Extracted data entries:
========
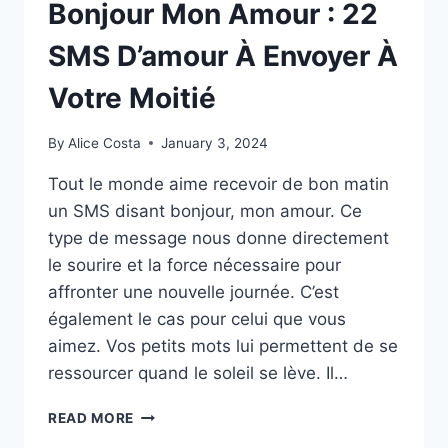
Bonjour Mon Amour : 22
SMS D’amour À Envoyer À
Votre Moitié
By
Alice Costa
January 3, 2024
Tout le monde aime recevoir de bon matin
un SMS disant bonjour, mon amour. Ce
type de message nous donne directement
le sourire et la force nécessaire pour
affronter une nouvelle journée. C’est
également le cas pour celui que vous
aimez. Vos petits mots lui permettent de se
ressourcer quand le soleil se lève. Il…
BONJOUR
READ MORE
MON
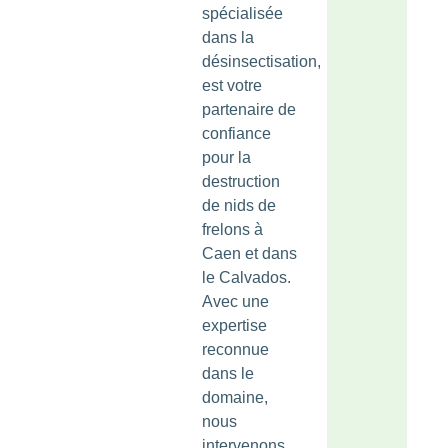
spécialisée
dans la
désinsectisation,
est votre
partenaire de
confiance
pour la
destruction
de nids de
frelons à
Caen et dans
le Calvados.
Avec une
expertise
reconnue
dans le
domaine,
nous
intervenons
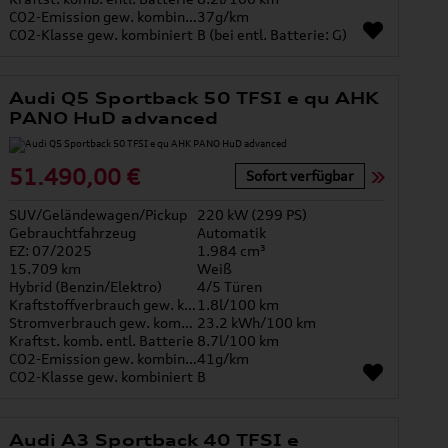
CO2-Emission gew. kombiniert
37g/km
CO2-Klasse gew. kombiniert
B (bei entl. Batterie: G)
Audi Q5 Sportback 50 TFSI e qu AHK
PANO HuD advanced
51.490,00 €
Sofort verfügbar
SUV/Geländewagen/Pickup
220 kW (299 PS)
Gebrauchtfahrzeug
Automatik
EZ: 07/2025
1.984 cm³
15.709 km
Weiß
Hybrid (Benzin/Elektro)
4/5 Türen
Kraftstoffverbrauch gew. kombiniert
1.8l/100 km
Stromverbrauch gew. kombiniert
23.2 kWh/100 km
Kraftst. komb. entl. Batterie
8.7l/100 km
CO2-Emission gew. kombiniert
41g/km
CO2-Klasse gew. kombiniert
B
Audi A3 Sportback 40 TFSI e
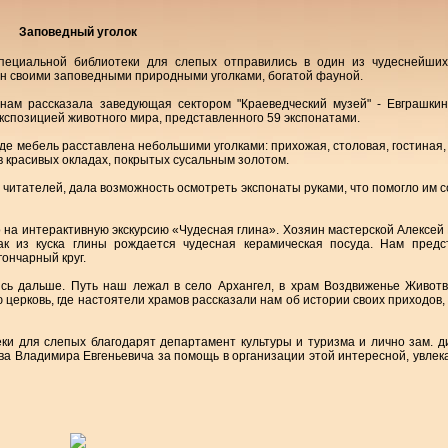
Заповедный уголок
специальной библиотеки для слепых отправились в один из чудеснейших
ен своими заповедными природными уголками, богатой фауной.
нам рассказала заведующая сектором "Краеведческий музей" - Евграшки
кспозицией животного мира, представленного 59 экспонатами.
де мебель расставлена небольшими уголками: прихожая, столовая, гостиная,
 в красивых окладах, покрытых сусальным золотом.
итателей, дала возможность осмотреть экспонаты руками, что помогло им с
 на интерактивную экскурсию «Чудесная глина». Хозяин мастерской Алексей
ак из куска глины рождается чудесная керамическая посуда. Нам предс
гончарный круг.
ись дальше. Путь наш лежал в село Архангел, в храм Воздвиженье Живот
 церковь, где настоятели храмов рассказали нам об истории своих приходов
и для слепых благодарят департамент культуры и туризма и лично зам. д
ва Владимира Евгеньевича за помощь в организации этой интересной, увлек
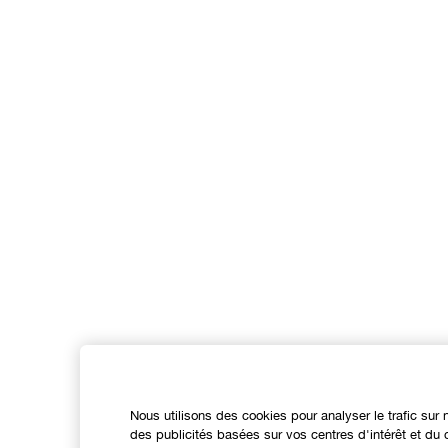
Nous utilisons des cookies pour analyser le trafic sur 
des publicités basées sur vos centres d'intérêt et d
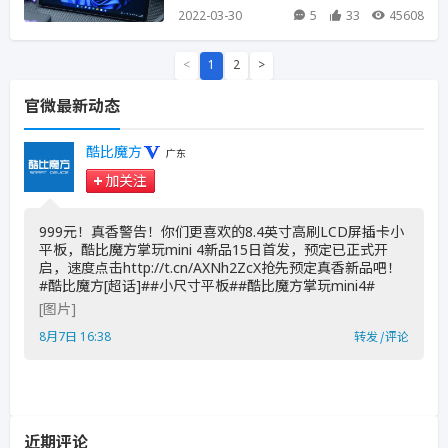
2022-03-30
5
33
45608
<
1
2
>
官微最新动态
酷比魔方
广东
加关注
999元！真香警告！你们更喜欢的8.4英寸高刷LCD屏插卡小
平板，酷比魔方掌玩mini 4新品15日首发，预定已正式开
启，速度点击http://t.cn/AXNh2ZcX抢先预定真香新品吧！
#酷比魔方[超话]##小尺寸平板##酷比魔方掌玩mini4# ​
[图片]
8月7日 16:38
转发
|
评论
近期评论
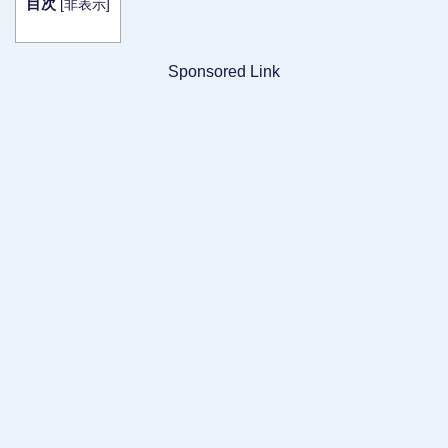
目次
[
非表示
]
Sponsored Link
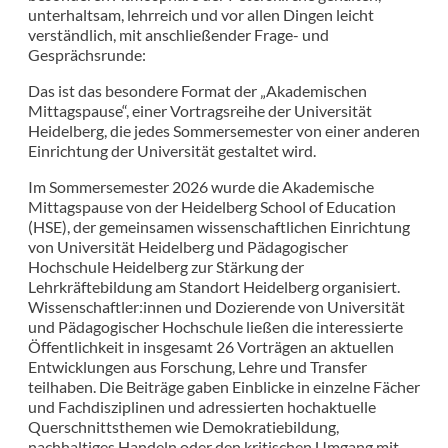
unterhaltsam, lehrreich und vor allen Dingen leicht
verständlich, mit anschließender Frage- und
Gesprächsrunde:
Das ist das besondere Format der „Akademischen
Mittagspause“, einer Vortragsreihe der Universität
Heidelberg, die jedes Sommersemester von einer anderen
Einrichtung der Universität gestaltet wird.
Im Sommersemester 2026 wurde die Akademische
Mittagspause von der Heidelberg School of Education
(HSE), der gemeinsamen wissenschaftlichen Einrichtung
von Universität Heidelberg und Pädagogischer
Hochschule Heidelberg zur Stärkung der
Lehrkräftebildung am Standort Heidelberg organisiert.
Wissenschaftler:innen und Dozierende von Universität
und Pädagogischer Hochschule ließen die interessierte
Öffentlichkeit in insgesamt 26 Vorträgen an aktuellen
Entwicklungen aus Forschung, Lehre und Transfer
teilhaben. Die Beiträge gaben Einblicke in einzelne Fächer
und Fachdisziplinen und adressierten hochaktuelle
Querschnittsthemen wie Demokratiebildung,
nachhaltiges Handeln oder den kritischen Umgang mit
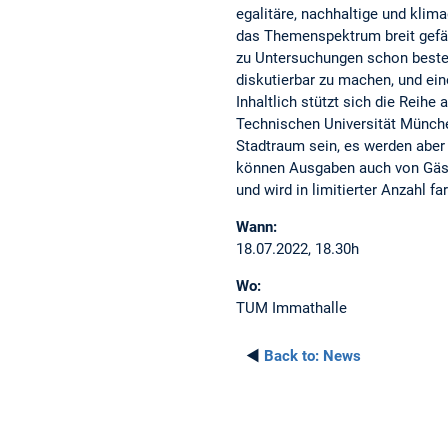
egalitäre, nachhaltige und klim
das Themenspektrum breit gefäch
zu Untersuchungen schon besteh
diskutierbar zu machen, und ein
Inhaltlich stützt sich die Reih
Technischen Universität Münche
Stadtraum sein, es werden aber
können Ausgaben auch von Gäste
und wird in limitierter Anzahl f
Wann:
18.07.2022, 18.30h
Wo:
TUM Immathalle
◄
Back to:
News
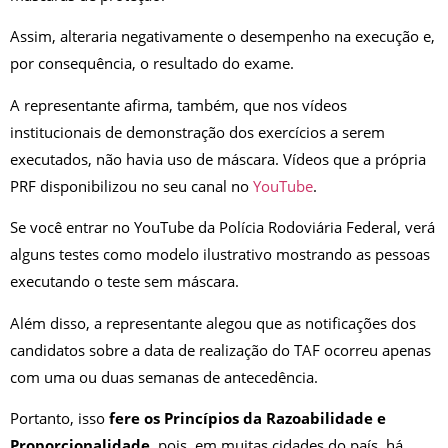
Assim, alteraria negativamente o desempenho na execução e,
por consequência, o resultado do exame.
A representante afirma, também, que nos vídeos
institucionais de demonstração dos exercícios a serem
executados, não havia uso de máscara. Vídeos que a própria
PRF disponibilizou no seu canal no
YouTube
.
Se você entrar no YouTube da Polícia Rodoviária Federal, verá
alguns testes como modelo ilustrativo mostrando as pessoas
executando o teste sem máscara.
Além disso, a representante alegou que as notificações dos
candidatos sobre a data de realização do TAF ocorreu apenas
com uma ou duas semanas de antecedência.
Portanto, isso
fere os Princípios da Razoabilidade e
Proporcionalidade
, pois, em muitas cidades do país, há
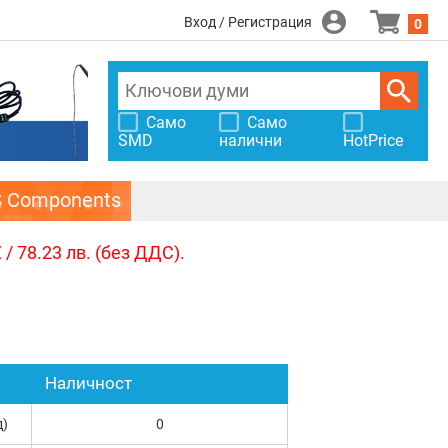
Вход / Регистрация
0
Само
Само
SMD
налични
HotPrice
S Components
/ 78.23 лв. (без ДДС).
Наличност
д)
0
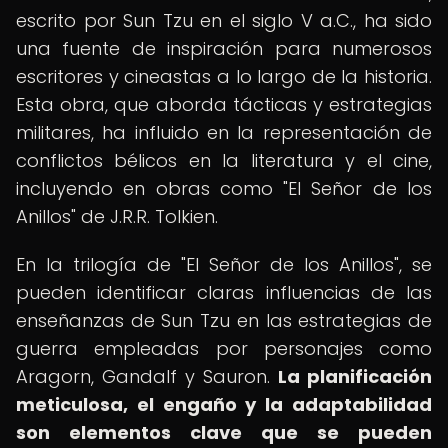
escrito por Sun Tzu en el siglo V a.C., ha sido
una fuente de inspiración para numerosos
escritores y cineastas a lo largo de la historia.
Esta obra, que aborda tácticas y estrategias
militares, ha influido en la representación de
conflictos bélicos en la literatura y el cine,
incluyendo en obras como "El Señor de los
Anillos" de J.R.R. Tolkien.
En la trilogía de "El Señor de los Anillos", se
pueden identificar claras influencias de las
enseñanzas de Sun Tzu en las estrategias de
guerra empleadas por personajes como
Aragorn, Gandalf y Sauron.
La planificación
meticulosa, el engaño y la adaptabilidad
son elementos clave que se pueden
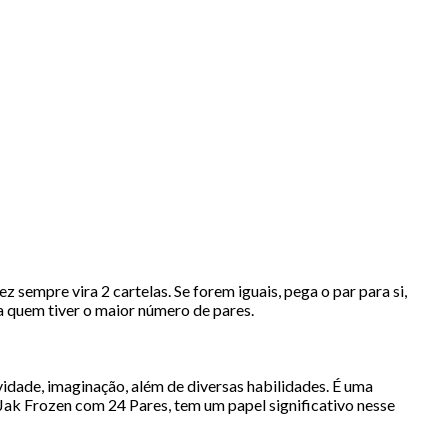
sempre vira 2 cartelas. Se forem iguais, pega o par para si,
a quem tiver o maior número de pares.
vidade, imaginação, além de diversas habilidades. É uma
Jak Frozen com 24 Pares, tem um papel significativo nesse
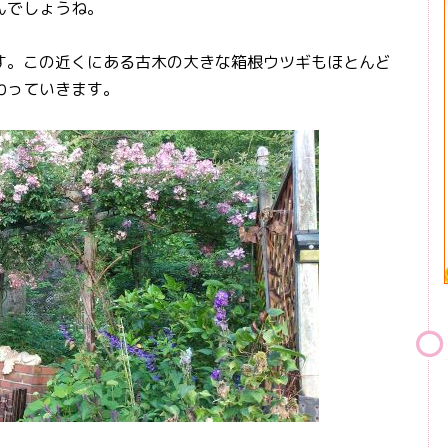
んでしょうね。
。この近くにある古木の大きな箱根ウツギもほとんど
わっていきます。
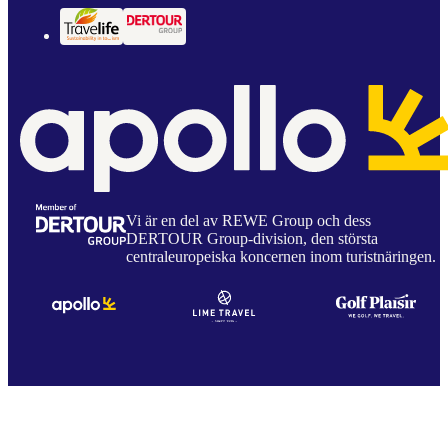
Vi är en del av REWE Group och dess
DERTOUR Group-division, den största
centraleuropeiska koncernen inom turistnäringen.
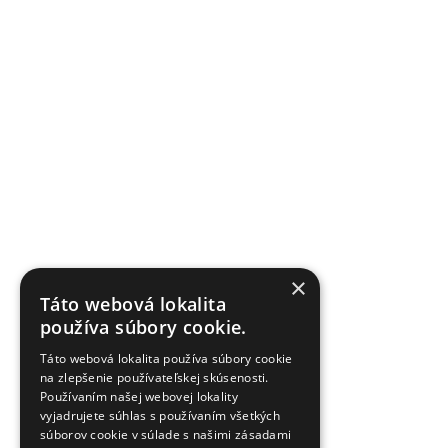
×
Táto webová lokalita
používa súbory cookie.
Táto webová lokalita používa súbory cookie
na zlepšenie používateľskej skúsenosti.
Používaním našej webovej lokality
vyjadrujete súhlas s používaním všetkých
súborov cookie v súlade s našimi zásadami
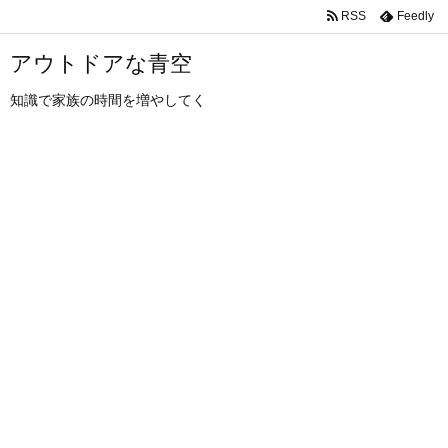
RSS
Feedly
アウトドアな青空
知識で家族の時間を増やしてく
========
Exercise aim:
I'd like every record transcribed exactly, with no pictures carried over.

Task solution:
Bonjour Mon Amour : 22
SMS D’amour À Envoyer À
Votre Moitié
By
Alice Costa
January 3, 2024
Tout le monde aime recevoir de bon matin
un SMS disant bonjour, mon amour. Ce
type de message nous donne directement
le sourire et la force nécessaire pour
affronter une nouvelle journée. C’est
également le cas pour celui que vous
aimez. Vos petits mots lui permettent de se
ressourcer quand le soleil se lève. Il…
BONJOUR
READ MORE
MON
spécialisée
dans la
désinsectisation,
est votre
partenaire de
confiance
pour la
destruction
de nids de
frelons à
Caen et dans
le Calvados.
Avec une
expertise
reconnue
dans le
domaine,
nous
intervenons
CO2-Emission gew. kombiniert
37g/km
CO2-Klasse gew. kombiniert
B (bei entl. Batterie: G)
Audi Q5 Sportback 50 TFSI e qu AHK
PANO HuD advanced
51.490,00 €
Sofort verfügbar
SUV/Geländewagen/Pickup
220 kW (299 PS)
Gebrauchtfahrzeug
Automatik
EZ: 07/2025
1.984 cm³
15.709 km
Weiß
Hybrid (Benzin/Elektro)
4/5 Türen
Kraftstoffverbrauch gew. kombiniert
1.8l/100 km
Stromverbrauch gew. kombiniert
23.2 kWh/100 km
Kraftst. komb. entl. Batterie
8.7l/100 km
CO2-Emission gew. kombiniert
41g/km
CO2-Klasse gew. kombiniert
B
Audi A3 Sportback 40 TFSI e
Заповедный уголок
специальной библиотеки для слепых отправились в один из чудеснейших
ен своими заповедными природными уголками, богатой фауной.
нам рассказала заведующая сектором "Краеведческий музей" - Евграшки
кспозицией животного мира, представленного 59 экспонатами.
де мебель расставлена небольшими уголками: прихожая, столовая, гостиная,
 в красивых окладах, покрытых сусальным золотом.
итателей, дала возможность осмотреть экспонаты руками, что помогло им с
 на интерактивную экскурсию «Чудесная глина». Хозяин мастерской Алексей
ак из куска глины рождается чудесная керамическая посуда. Нам предс
гончарный круг.
ись дальше. Путь наш лежал в село Архангел, в храм Воздвиженье Живот
 церковь, где настоятели храмов рассказали нам об истории своих приходов
и для слепых благодарят департамент культуры и туризма и лично зам. д
ва Владимира Евгеньевича за помощь в организации этой интересной, увлек
Nous utilisons des cookies pour analyser le trafic sur 
des publicités basées sur vos centres d'intérêt et d
2022-03-30
5
33
45608
<
1
2
>
官微最新动态
酷比魔方
广东
加关注
999元！真香警告！你们更喜欢的8.4英寸高刷LCD屏插卡小
平板，酷比魔方掌玩mini 4新品15日首发，预定已正式开
启，速度点击http://t.cn/AXNh2ZcX抢先预定真香新品吧！
#酷比魔方[超话]##小尺寸平板##酷比魔方掌玩mini4# ​
[图片]
8月7日 16:38
转发
|
评论
近期评论
目次
[
非表示
]
Sponsored Link
unterhaltsam, lehrreich und vor allen Dingen leicht
verständlich, mit anschließender Frage- und
Gesprächsrunde:
Das ist das besondere Format der „Akademischen
Mittagspause“, einer Vortragsreihe der Universität
Heidelberg, die jedes Sommersemester von einer anderen
Einrichtung der Universität gestaltet wird.
Im Sommersemester 2026 wurde die Akademische
Mittagspause von der Heidelberg School of Education
(HSE), der gemeinsamen wissenschaftlichen Einrichtung
von Universität Heidelberg und Pädagogischer
Hochschule Heidelberg zur Stärkung der
Lehrkräftebildung am Standort Heidelberg organisiert.
Wissenschaftler:innen und Dozierende von Universität
und Pädagogischer Hochschule ließen die interessierte
Öffentlichkeit in insgesamt 26 Vorträgen an aktuellen
Entwicklungen aus Forschung, Lehre und Transfer
teilhaben. Die Beiträge gaben Einblicke in einzelne Fächer
und Fachdisziplinen und adressierten hochaktuelle
Querschnittsthemen wie Demokratiebildung,
nachhaltiges Handeln oder den kritischen Umgang mit
egalitäre, nachhaltige und klim
das Themenspektrum breit gefäch
zu Untersuchungen schon besteh
diskutierbar zu machen, und ein
Inhaltlich stützt sich die Reih
Technischen Universität Münche
Stadtraum sein, es werden aber
können Ausgaben auch von Gäste
und wird in limitierter Anzahl f
Wann:
18.07.2022, 18.30h
Wo:
TUM Immathalle
◄
Back to:
News
Assim, alteraria negativamente o desempenho na execução e,
por consequência, o resultado do exame.
A representante afirma, também, que nos vídeos
institucionais de demonstração dos exercícios a serem
executados, não havia uso de máscara. Vídeos que a própria
PRF disponibilizou no seu canal no
YouTube
.
Se você entrar no YouTube da Polícia Rodoviária Federal, verá
alguns testes como modelo ilustrativo mostrando as pessoas
executando o teste sem máscara.
Além disso, a representante alegou que as notificações dos
candidatos sobre a data de realização do TAF ocorreu apenas
com uma ou duas semanas de antecedência.
Portanto, isso
fere os Princípios da Razoabilidade e
Proporcionalidade
, pois, em muitas cidades do país, há
Вход / Регистрация
0
Само
Само
SMD
налични
HotPrice
S Components
/ 78.23 лв. (без ДДС).
Наличност
д)
0
escrito por Sun Tzu en el siglo V a.C., ha sido
una fuente de inspiración para numerosos
escritores y cineastas a lo largo de la historia.
Esta obra, que aborda tácticas y estrategias
militares, ha influido en la representación de
conflictos bélicos en la literatura y el cine,
incluyendo en obras como "El Señor de los
Anillos" de J.R.R. Tolkien.
En la trilogía de "El Señor de los Anillos", se
pueden identificar claras influencias de las
enseñanzas de Sun Tzu en las estrategias de
guerra empleadas por personajes como
Aragorn, Gandalf y Sauron.
La planificación
meticulosa, el engaño y la adaptabilidad
son elementos clave que se pueden
sempre vira 2 cartelas. Se forem iguais, pega o par para si,
a quem tiver o maior número de pares.
vidade, imaginação, além de diversas habilidades. É uma
Jak Frozen com 24 Pares, tem um papel significativo nesse
んでしょうね。
。この近くにある古木の大きな箱根ウツギもほとんど
わっていきます。
Vi är en del av REWE Group och dess
DERTOUR Group-division, den största
centraleuropeiska koncernen inom turistnäringen.
×
Táto webová lokalita
používa súbory cookie.
Táto webová lokalita používa súbory cookie
na zlepšenie používateľskej skúsenosti.
Používaním našej webovej lokality
vyjadrujete súhlas s používaním všetkých
súborov cookie v súlade s našimi zásadami
RSS
Feedly
アウトドアな青空
知識で家族の時間を増やしてく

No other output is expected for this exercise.